Synonyms in Azure AI Search

On a search service, synonym maps are a global resource that associate equivalent terms, expanding the scope of a query without the user having to actually provide the term. For example, assuming "dog", "canine", and "puppy" are mapped synonyms, a query on "canine" will match on a document containing "dog".

Create synonyms

A synonym map is an asset that can be created once and used by many indexes. The service tier determines how many synonym maps you can create, ranging from three synonym maps for Free and Basic tiers, up to 20 for the Standard tiers.

You might create multiple synonym maps for different languages, such as English and French versions, or lexicons if your content includes technical jargon, slang, or obscure terminology. Although you can create multiple synonym maps in your search service, within an index, a field definition can only have one synonym map assignment.

A synonym map consists of name, format, and rules that function as synonym map entries. The only format that is supported is solr, and the solr format determines rule construction.

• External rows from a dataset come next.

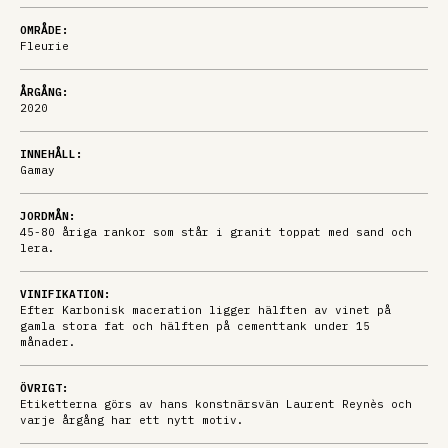
OMRÅDE:
Fleurie
ÅRGÅNG:
2020
INNEHÅLL:
Gamay
JORDMÅN:
45-80 åriga rankor som står i granit toppat med sand och
lera.
VINIFIKATION:
Efter Karbonisk maceration ligger hälften av vinet på
gamla stora fat och hälften på cementtank under 15
månader.
ÖVRIGT:
Etiketterna görs av hans konstnärsvän Laurent Reynès och
varje årgång har ett nytt motiv.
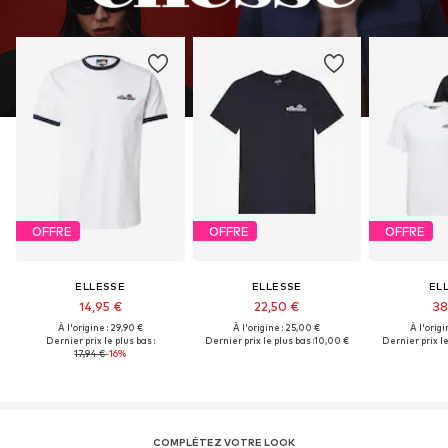
OFFRE
OFFRE
OFFRE
ELLESSE
ELLESSE
EL
14,95 €
22,50 €
38
À l'origine : 29,90 €
À l'origine : 25,00 €
À l'origi
Dernier prix le plus bas :
Dernier prix le plus bas :
10,00 €
Dernier prix le
17,94 €
-16%
COMPLÉTEZ VOTRE LOOK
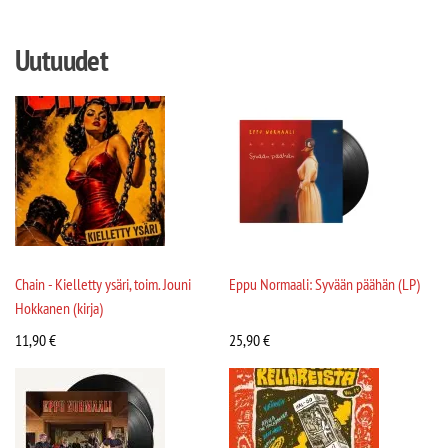
Uutuudet
Chain - Kielletty ysäri, toim. Jouni
Eppu Normaali: Syvään päähän (LP)
Hokkanen (kirja)
11,90
€
25,90
€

POST /synonymmaps?api-version=2023-11-01
{
    "name": "geo-synonyms",
    "format": "solr",
    "synonyms": "
        USA, United States, United States of America\n
        Washington, Wash., WA => WA\n"
}

To create a synonym map, do so programmatically (the portal doesn't support synonym map definitions):

Define rules

Mapping rules adhere to the open-source synonym filter specification of Apache Solr, described in this document: SynonymFilter. The solr format supports two kinds of rules:

  • equivalency (where terms are equal substitutes in the query)

  • explicit mappings (where terms are mapped to one explicit term prior to querying)

Each rule must be delimited by the new line character (\n). You can define up to 5,000 rules per synonym map in a free service and 20,000 rules per map in other tiers. Each rule can have up to 20 expansions (or items in a rule). For more information, see Synonym limits.

Query parsers automatically lower-case any upper or mixed case terms, but if you want to preserve special characters in the string, such as a comma or dash, add the appropriate escape characters when creating the synonym map.

Equivalency rules

Rules for equivalent terms are comma-delimited within the same rule. In the first example, a query on USA expands to USA OR "United States" OR "United States of America". Notice that if you want to match on a phrase, the query itself must be a quote-enclosed phrase query.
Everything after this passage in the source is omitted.